Y Geneviève tendió a Maurice una mano que éste besó ardorosamente. La joven enrojeció ligeramente y Maurice dijo:
-No me ha contado cómo Morand se convirtió en socio de Dixmer.
-¡Oh! es muy simple. El señor Dixmer tenía algún dinero, pero no el suficiente para montar él solo una fábrica de la importancia de ésta.

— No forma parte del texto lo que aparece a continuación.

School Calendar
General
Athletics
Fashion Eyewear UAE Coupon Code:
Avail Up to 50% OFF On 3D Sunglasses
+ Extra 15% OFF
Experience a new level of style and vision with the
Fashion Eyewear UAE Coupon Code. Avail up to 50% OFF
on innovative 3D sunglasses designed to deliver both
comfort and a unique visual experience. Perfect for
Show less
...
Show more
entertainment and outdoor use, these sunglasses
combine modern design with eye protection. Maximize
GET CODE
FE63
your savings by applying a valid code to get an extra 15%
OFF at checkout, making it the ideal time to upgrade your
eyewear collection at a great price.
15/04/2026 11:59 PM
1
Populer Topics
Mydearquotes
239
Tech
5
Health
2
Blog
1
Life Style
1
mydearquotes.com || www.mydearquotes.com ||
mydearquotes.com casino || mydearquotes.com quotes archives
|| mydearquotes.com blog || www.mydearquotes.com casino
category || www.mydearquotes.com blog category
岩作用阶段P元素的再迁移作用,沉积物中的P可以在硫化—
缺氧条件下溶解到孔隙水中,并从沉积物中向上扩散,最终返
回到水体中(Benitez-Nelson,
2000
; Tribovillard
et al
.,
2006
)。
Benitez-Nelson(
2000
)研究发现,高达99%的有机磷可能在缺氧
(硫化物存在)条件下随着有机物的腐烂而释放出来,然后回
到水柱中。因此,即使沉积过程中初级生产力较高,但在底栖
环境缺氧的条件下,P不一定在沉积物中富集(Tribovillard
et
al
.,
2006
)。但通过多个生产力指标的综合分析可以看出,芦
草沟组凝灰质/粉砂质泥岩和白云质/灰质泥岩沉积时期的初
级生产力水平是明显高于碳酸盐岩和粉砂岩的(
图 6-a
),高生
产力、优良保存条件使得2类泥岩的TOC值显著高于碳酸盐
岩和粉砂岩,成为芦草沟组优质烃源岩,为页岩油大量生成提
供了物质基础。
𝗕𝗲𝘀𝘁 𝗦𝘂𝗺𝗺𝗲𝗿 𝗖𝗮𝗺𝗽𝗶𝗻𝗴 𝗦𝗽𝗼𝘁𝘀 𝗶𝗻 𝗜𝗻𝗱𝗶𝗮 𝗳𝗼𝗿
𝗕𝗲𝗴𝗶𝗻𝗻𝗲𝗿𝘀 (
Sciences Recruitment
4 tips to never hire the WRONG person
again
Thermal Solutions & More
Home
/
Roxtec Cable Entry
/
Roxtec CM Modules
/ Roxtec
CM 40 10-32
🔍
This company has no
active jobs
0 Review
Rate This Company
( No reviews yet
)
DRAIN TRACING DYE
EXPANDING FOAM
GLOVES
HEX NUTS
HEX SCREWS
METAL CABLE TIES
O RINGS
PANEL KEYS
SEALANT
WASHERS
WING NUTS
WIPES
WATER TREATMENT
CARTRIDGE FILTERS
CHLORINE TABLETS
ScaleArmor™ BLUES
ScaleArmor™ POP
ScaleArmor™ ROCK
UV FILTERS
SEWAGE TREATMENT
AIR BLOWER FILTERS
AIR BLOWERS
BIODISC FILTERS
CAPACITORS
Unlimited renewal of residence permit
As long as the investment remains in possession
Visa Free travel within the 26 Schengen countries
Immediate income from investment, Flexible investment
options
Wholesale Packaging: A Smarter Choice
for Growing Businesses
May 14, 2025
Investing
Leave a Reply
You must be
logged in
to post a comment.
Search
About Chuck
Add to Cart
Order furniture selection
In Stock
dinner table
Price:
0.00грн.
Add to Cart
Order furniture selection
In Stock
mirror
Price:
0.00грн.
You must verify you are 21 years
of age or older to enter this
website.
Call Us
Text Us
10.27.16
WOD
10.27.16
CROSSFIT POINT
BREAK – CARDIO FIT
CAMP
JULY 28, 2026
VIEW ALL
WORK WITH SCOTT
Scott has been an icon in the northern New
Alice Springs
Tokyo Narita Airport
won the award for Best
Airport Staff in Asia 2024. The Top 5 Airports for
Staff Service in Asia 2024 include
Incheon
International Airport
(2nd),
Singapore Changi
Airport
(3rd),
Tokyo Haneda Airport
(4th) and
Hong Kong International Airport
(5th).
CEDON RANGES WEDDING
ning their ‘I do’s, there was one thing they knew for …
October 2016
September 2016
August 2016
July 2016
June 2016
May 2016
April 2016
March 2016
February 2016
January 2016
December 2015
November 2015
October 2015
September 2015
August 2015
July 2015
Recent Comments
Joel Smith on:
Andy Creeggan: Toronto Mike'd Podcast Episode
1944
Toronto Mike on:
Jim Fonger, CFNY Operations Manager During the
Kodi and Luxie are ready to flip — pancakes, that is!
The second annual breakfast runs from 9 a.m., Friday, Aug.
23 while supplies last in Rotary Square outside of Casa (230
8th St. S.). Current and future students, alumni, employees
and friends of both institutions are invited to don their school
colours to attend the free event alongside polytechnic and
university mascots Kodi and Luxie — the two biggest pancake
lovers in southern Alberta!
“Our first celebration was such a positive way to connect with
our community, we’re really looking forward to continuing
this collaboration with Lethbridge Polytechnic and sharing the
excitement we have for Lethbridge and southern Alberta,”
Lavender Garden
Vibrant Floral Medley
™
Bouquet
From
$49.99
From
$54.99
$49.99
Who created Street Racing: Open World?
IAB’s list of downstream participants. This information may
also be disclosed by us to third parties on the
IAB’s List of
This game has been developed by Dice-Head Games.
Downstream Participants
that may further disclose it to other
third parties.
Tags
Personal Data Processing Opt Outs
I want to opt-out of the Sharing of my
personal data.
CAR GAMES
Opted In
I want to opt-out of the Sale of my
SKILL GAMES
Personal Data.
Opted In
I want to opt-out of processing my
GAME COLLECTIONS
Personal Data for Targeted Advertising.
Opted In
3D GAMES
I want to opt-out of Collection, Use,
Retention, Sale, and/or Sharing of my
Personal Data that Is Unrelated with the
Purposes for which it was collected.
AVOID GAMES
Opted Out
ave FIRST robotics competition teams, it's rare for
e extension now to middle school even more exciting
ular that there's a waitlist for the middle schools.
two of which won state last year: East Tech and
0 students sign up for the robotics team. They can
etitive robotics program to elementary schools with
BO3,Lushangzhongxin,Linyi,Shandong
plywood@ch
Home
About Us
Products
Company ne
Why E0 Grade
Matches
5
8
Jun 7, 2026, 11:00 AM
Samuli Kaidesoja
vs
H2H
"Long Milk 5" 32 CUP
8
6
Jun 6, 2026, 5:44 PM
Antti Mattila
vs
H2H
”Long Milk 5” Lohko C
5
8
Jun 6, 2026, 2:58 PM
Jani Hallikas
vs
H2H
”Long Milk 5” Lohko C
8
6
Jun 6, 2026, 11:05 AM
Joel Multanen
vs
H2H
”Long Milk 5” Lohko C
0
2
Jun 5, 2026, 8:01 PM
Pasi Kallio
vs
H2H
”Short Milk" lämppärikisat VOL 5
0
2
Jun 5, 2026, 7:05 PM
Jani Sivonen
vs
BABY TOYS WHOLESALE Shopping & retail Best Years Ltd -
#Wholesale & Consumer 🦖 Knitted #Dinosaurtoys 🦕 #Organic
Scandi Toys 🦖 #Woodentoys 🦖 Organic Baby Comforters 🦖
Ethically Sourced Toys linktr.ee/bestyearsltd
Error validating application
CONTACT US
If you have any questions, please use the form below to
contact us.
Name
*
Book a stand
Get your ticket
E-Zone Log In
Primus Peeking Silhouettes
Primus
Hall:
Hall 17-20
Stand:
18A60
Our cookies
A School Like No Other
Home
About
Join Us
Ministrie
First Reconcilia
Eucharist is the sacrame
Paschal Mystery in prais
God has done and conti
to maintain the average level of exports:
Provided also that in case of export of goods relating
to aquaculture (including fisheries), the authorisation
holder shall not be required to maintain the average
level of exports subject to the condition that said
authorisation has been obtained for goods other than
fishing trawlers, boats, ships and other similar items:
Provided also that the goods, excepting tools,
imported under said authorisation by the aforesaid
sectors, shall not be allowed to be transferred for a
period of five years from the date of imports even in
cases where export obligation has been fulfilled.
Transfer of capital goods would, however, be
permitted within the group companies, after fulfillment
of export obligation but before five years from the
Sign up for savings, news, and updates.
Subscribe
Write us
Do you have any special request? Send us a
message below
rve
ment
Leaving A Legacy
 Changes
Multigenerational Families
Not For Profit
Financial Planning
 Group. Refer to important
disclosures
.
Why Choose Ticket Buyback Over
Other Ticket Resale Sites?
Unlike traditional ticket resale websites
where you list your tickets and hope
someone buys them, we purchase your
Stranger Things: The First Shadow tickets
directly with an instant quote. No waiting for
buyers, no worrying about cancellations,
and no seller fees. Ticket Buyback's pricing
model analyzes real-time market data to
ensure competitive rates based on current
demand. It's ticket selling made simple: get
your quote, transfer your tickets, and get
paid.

El hijo del señor Morand ha puesto la mitad del capital y, como tiene conocimientos de química, se ha entregado a la explotación con la actividad que usted ha observado, gracias a la cual, el comercio del señor Dixmer ha tomado gran extensión.
-¿El señor Morand es uno de sus buenos amigos, no?
-El señor Morand es una naturaleza noble, uno de los corazones más magnánimos que hay bajo el cielo.
Maurice le preguntó si Morand era joven, y ella le contestó que tenía treinta y cinco años y ambos se conocían desde la infancia.
Maurice se mordió los labios, siempre había sospechado que Morand amaba a Geneviève.
-¡Ah! Eso explica su familiaridad con usted.
-Mantenida en los límites que usted ha visto siempre. Me parece que esta familiaridad, que apenas es la de un amigo, no necesita explicación.
-Perdón. Usted sabe que todos los afectos sinceros engendran celos; y mi amistad estaba celosa de la que usted parece profesar al señor Morand.
Callaron los dos y ese día no se volvió a hablar de Morand. Cuando Maurice se marchó, lo hizo más enamorado que nunca, porque estaba celoso.
Aunque el joven estaba ciego, reconoció que en el relato de Geneviève había muchas lagunas, vacilaciones y reticencias a las que no había prestado atención de momento, pero que le volvían al espíritu y le atormentaban. Contra ellas, nada podían la libertad en que le dejaba Dixmer para charlar con Geneviève, ni la soledad en que los dos se encontraban cada tarde.